═══ INFORMATION GIVEN ═══
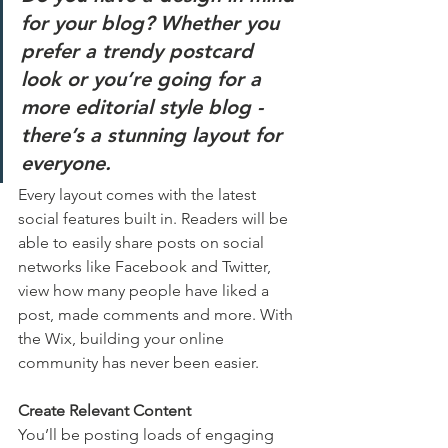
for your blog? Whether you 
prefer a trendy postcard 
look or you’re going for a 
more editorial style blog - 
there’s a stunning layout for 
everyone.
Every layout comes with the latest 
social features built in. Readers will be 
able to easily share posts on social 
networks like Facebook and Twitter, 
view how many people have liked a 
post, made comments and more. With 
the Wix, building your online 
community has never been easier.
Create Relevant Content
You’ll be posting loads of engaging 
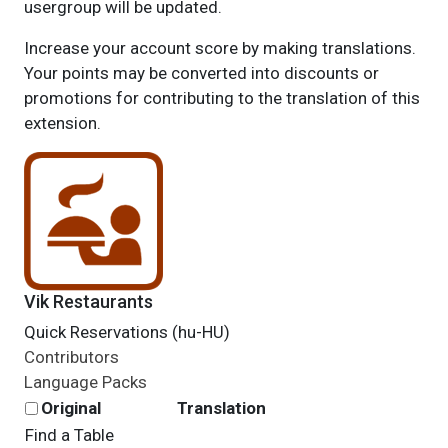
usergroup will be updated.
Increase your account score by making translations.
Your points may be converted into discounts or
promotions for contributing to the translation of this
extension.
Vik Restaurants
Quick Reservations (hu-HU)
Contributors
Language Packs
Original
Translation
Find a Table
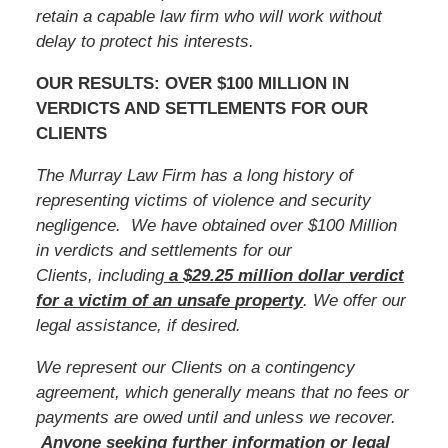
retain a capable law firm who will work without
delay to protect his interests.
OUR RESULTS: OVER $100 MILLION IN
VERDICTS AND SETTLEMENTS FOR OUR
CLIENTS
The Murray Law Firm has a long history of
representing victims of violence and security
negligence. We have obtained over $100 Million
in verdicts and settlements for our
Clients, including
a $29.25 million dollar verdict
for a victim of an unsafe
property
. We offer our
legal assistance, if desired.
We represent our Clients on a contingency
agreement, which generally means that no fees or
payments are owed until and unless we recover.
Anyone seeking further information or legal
═══
* [YOUR TASK] Please retype the data exactly. The pictures do not go in.

* [YOUR SOLUTION]
for your blog? Whether you 
prefer a trendy postcard 
look or you’re going for a 
more editorial style blog - 
there’s a stunning layout for 
everyone.
Every layout comes with the latest 
social features built in. Readers will be 
able to easily share posts on social 
networks like Facebook and Twitter, 
view how many people have liked a 
post, made comments and more. With 
the Wix, building your online 
community has never been easier.
Create Relevant Content
You’ll be posting loads of engaging 
usergroup will be updated.
Increase your account score by making translations.
Your points may be converted into discounts or
promotions for contributing to the translation of this
extension.
Vik Restaurants
Quick Reservations (hu-HU)
Contributors
Language Packs
Original
Translation
Find a Table
retain a capable law firm who will work without
delay to protect his interests.
OUR RESULTS: OVER $100 MILLION IN
VERDICTS AND SETTLEMENTS FOR OUR
CLIENTS
The Murray Law Firm has a long history of
representing victims of violence and security
negligence. We have obtained over $100 Million
in verdicts and settlements for our
Clients, including
a $29.25 million dollar verdict
for a victim of an unsafe
property
. We offer our
legal assistance, if desired.
We represent our Clients on a contingency
agreement, which generally means that no fees or
payments are owed until and unless we recover.
Anyone seeking further information or legal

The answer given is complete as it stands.